Collected data
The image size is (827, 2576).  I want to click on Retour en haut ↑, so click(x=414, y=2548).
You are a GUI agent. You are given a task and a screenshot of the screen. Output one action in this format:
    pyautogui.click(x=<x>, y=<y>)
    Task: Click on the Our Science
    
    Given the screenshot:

=== WHAT YOU NEED TO DO ===
In the entries above, some lines hold the string "screenshot". Copy each of them.

=== SOLUTION ===
You are a GUI agent. You are given a task and a screenshot of the screen. Output one action in this format:
    Given the screenshot:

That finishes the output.